Cette fois, il soulève ses lunettes noires sur son front pour mater la boule de verre en direct, de son lampion valide. A la place de son œil manquant, il y a une vilaine cicatrice fripée et rose. Grozob opine.

— C’est en effet mon œil. Mais…

— Oui, monsieur le Secrétaire ?

— Vous me le rendez ?

— N’est-il pas à vous ? j’outrecuide. La France n’est pas un malandrin qui rançonne. Elle compte seulement sur votre reconnaissance et a foi en votre parole.

Poum ! Si je pouvais lui passer la Marseillaise, ça compléterait le topo, j’aurais dû me munir d’un cassetophone.

Siméon se détourne pudiquement, pour renfourner son z’œil ersatz. Quand il me défrime, il a le visage nickel.

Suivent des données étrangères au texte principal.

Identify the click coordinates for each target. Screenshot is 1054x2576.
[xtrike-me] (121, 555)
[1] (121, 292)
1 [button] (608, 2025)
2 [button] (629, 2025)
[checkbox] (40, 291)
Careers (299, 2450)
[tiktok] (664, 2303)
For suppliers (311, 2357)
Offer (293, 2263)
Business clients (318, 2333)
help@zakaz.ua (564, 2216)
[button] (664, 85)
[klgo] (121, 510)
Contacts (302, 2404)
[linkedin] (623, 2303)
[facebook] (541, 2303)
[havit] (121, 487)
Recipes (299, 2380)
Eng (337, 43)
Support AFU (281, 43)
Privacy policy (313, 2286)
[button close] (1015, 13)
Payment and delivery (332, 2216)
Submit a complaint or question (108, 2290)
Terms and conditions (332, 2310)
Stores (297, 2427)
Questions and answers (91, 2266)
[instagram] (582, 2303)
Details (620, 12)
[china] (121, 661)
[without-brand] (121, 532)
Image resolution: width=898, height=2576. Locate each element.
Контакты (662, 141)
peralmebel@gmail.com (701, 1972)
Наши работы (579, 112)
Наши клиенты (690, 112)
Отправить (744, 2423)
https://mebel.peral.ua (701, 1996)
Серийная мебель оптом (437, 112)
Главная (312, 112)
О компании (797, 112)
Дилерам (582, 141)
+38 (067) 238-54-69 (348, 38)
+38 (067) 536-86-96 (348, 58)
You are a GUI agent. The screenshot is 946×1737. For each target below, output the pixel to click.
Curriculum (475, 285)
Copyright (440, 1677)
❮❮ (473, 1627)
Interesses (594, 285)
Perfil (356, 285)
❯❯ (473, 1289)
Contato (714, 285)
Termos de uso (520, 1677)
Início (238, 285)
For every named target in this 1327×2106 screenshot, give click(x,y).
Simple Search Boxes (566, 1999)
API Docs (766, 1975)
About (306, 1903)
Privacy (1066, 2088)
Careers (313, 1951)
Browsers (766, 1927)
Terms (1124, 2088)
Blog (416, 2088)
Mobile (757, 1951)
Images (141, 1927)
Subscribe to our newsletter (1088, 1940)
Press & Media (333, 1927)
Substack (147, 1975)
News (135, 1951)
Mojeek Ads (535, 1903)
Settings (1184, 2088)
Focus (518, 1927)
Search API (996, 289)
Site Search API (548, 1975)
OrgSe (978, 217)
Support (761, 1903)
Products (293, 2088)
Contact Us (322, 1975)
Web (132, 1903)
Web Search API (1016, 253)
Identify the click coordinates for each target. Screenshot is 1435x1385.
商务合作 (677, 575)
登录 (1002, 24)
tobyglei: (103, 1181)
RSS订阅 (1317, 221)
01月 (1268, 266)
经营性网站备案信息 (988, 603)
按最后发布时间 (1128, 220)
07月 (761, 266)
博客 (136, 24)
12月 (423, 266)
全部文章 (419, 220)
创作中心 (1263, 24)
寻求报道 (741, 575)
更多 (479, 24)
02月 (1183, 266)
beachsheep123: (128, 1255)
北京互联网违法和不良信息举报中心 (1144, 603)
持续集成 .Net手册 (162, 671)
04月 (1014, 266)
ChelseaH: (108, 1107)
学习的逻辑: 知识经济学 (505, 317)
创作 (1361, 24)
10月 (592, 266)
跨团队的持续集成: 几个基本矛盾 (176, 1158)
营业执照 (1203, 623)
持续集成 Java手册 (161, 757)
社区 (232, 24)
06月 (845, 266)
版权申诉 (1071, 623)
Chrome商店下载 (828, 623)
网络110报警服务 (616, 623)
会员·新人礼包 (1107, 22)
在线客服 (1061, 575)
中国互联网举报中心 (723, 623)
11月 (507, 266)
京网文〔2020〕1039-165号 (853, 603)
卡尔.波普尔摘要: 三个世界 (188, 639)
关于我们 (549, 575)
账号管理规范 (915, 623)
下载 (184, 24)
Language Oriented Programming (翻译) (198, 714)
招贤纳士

Cependant, il rabat ses lunettes noires, biscotte ses sbires sans doute, pas qu’ils pigent ce qui vient de se passer.

— Demain, je prendrai contact avec l’ambassadeur de France, déclare-t-il.

— Ma gratitude personnelle vous sera acquise, monsieur le Secrétaire.

Siméon me tend la main après se l’être dégantée. Je lui en presse quatre, en espérant pour lui qu’ils sont vrais.